--- TASK STATEMENT ---
Reproduce exactly the span of lines beginning at the one with "Надзорные органы" and ending at the last line of the data below, omitting pictures.

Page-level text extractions
•••••

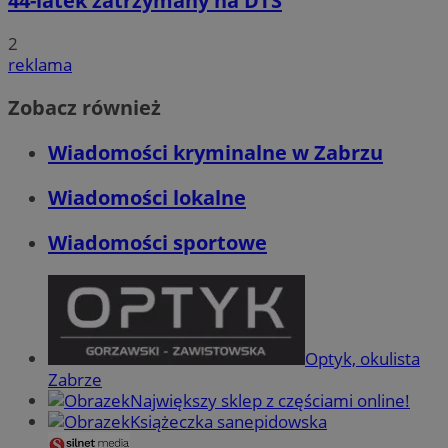
44-latek zatrzymany na DTŚ
2
reklama
Zobacz również
Wiadomości kryminalne w Zabrzu
Wiadomości lokalne
Wiadomości sportowe
Optyk, okulista
Zabrze
Największy sklep z częściami online!
Książeczka sanepidowska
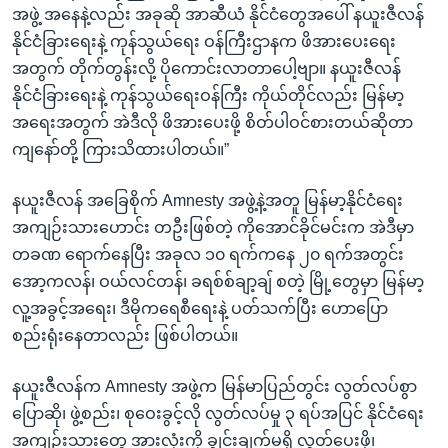
အဖွဲ့ အနေနဲ့လည်း အခုဆို အာဆီယံ နိုင်ငံတွေအပေါ် နယူးဇီလန်
နိုင်ငံခြားရေးနဲ့ ကုန်သွယ်ရေး ဝန်ကြီးဌာနက ဖိအားပေးရေး
အတွက် တိုက်တွန်းလို့ ပိုကောင်းလာတာပေါ့ဗျာ။ နယူးဇီလန်
နိုင်ငံခြားရေးနဲ့ ကုန်သွယ်ရေးဝန်ကြီး ကိုယ်တိုင်လည်း မြန်မာ့
အရေးအတွက် အဲဒီလို ဖိအားပေးဖို့ စိတ်ပါဝင်စားတယ်ဆိုတာ
ကျနော်တို့ ကြားသိထားပါတယ်။”
နယူးဇီလန် အခြေစိုက် Amnesty အဖွဲ့နဲ့အတူ မြန်မာ့နိုင်ငံရေး
အကျဉ်းသားဟောင်း တဦးဖြစ်တဲ့ ကိုအောင်ခိုင်မင်းက အဲဒီမှာ
တခဏ ရောက်နေပြီး အခုလ ၁၀ ရက်ကနေ ၂၀ ရက်အတွင်း
အော့ကလန်၊ ဝယ်လင်တန်၊ ခရစ်စ်ချာ့ချ် စတဲ့ မြို့တွေမှာ မြန်မာ့
လူ့အခွင့်အရေး၊ ဒီမိုကရေစီရေးနဲ့ ပတ်သက်ပြီး ဟောပြော
စည်းရုံးနေတာလည်း ဖြစ်ပါတယ်။
နယူးဇီလန်က Amnesty အဖွဲ့က မြန်မာပြည်တွင်း လွတ်လပ်စွာ
ပြောဆို၊ ဖွဲ့စည်း၊ စုဝေးခွင့်လို လွတ်လပ်မှု ၃ ရပ်အပြင် နိုင်ငံရေး
အကျဉ်းသားတွေ အားလုံးကို ချွင်းချက်မရှိ လွှတ်ပေးဖို့၊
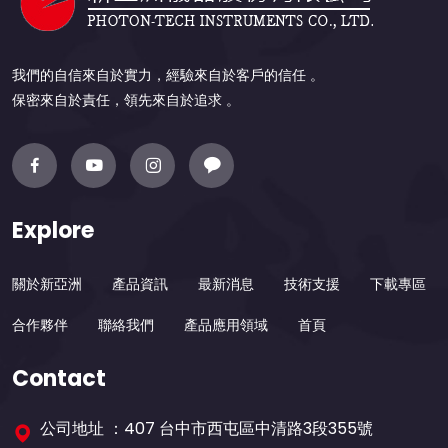
我們的自信來自於實力，經驗來自於客戶的信任 。
保密來自於責任，領先來自於追求 。
Explore
關於新亞洲
產品資訊
最新消息
技術支援
下載專區
合作夥伴
聯絡我們
產品應用領域
首頁
Contact
公司地址 ：407 台中市西屯區中清路3段355號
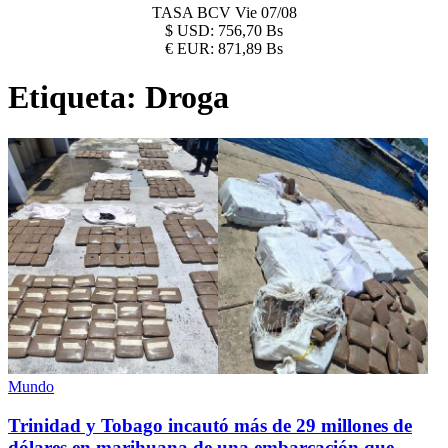
TASA BCV
Vie 07/08
$
USD:
756,70 Bs
€
EUR:
871,89 Bs
Etiqueta:
Droga
Mundo
Trinidad y Tobago incautó más de 29 millones de
dólares en marihuana de una embarcación que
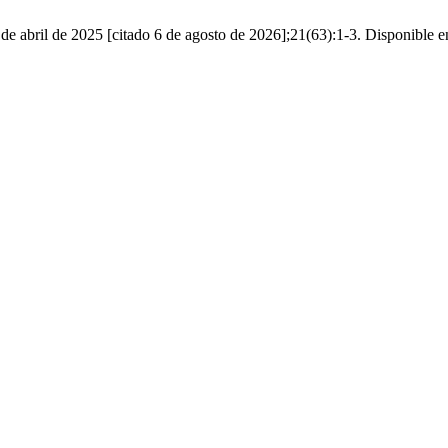
e abril de 2025 [citado 6 de agosto de 2026];21(63):1-3. Disponible en:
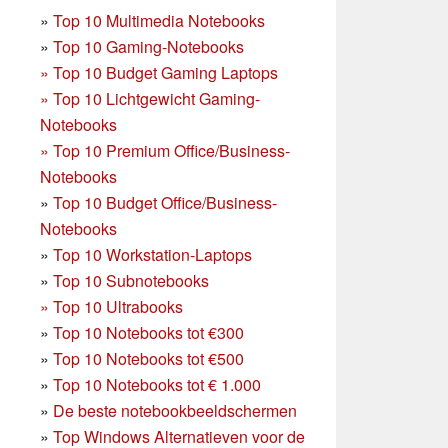
»
Top 10 Multimedia Notebooks
»
Top 10 Gaming-Notebooks
»
Top 10 Budget Gaming Laptops
»
Top 10 Lichtgewicht Gaming-
Notebooks
»
Top 10 Premium Office/Business-
Notebooks
»
Top 10 Budget Office/Business-
Notebooks
»
Top 10 Workstation-Laptops
»
Top 10 Subnotebooks
»
Top 10 Ultrabooks
»
Top 10 Notebooks tot €300
»
Top 10 Notebooks tot €500
»
Top 10 Notebooks tot € 1.000
»
De beste notebookbeeldschermen
»
Top Windows Alternatieven voor de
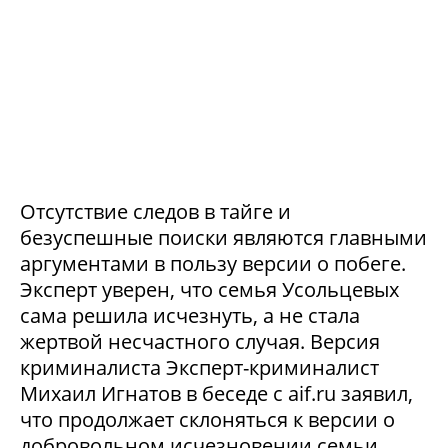
Отсутствие следов в тайге и
безуспешные поиски являются главными
аргументами в пользу версии о побеге.
Эксперт уверен, что семья Усольцевых
сама решила исчезнуть, а не стала
жертвой несчастного случая. Версия
криминалиста Эксперт-криминалист
Михаил Игнатов в беседе с aif.ru заявил,
что продолжает склоняться к версии о
добровольном исчезновении семьи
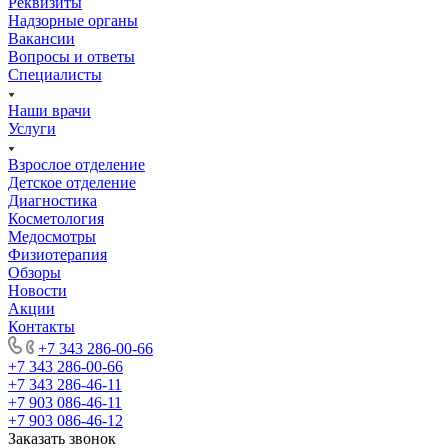
Реквизиты
Надзорные органы
Вакансии
Вопросы и ответы
Специалисты
Наши врачи
Услуги
Взрослое отделение
Детское отделение
Диагностика
Косметология
Медосмотры
Физиотерапия
Обзоры
Новости
Акции
Контакты
+7 343 286-00-66
+7 343 286-00-66
+7 343 286-46-11
+7 903 086-46-11
+7 903 086-46-12
Заказать звонок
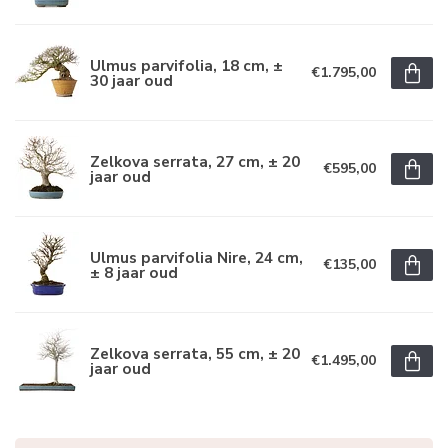
Ulmus parvifolia, 18 cm, ±
€1.795,00
30 jaar oud
Zelkova serrata, 27 cm, ± 20
€595,00
jaar oud
Ulmus parvifolia Nire, 24 cm,
€135,00
± 8 jaar oud
Zelkova serrata, 55 cm, ± 20
€1.495,00
jaar oud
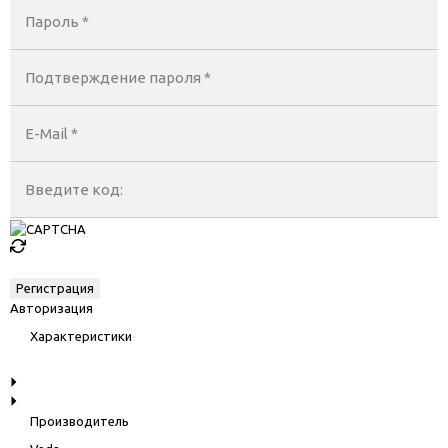
Пароль *
Подтверждение пароля *
E-Mail
*
Введите код:
Авторизация
Характеристики
Производитель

•••••

--- RESULT FOR THIS TASK ---
Надзорные органы
Вакансии
Вопросы и ответы
Специалисты
Наши врачи
Услуги
Взрослое отделение
Детское отделение
Диагностика
Косметология
Медосмотры
Физиотерапия
Обзоры
Новости
Акции
Контакты
+7 343 286-00-66
+7 343 286-00-66
+7 343 286-46-11
+7 903 086-46-11
+7 903 086-46-12
Заказать звонок
Ulmus parvifolia, 18 cm, ±
€1.795,00
30 jaar oud
Zelkova serrata, 27 cm, ± 20
€595,00
jaar oud
Ulmus parvifolia Nire, 24 cm,
€135,00
± 8 jaar oud
Zelkova serrata, 55 cm, ± 20
€1.495,00
jaar oud
Пароль *
Подтверждение пароля *
E-Mail
*
Введите код:
Авторизация
Характеристики
Производитель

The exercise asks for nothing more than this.